When trying to put tires on my brand new Reynolds AR46 Pro rims, my lever slipped off twice. Only after the second time I noticed that it had damaged the rim.
It seems pretty fucked to me, but a few things that I hope you guys can help with:
– Is this something a carbon repair shop could fix?
– Is it normal that damaging the rim happens this easily when using tire levers to put on a tire?
– How does one prevent this from happening? I have really tried everything in terms of putting on tires without levers, but I really have no clue how one does that
by Sufficient_Ebb_7712
18 Comments
That’s fucked and trash. See if whoever you bought them from will return them. Also, how were you trying to use the tire lever? You’re supposed to lever at the edge of the rim, not the middle. And you work from the outside in, not right from the middle of the tire.
That rim is done. Carbon repair is not a good idea on carbon rims. If you bought from an authorized seller talk to them/reynolds, reynolds has a crash replacement program and (when I was last selling reynolds a year ago) it’s about 250$ + shipping to get it replaced.
With it being so new they might offer fully free (not including shipping) replacement. I’ve had them do that a few times for customers.
Absolutely repairable, carbon is pretty easy to fix these days if you take it to someone who knows what they’re doing. You’re probably looking at a several hundred dollar cost so it might be worth looking into working out a crash replacement for the single wheel.
[Reynolds](https://hayesbicycle.com/pages/warranty). See what the “crash” replacement price is and go from there. I wouldn’t ride that as is.
Bummer.
Fucked.
Yes
So I can learn, would you show me how you used the lever? Maybe a photo of it?

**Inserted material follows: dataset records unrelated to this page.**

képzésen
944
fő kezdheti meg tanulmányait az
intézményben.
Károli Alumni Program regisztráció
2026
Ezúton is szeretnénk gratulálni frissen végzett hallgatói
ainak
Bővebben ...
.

You’re the perfect candidate for someone to have a close relationship with a mechanic. (Nice way of saying you shouldn’t be working on your own bike)
As others have said, that rim is dead. Reynolds does have great customer service though, so hopefully they have something palatable to offer.

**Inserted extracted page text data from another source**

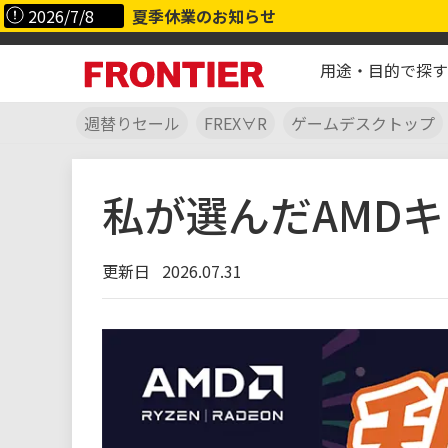
2026/7/8
夏季休業のお知らせ
用途・目的で探す
週替りセール
FREX∀R
ゲームデスクトップ
私が選んだAMD
更新日
2026.07.31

Whenever possible, avoid using tire levers on carbon rims at all costs. Stretch the tire a bit, leave it in the sun if you have to, but tire levers of all materials are known to have this effect on carbon rims. The Kool Stop tire bead jack is the right tool if your tire is too tight to do by hand, it pushes down on the rim instead of outwards to get leverage.
If you bought them recently check your credit card purchase protection – may replace your rim for free…
How? Just , how?
We are missing the point here- it shouldn’t be possible to damage a carbon rim like that with plastic tire levers. If that’s the case, these may have been defective and they may replace for free. Possibly already cracked? I would go through the warranty process, even if user error this seems very atypical to me. My two cents.
Replace the rim, I wouldn’t trust a carbon patch
https://youtube.com/shorts/y8D8vzi-IKc
Are you using a metal tire lever? Those are a no-go on carbon rims. Pedro’s plastic levers will break before you break your wheel.
Tire levers are for taking off tires.
Is this part of the rim even structual? I always assumed it was not and just for areo. I don’t know tho.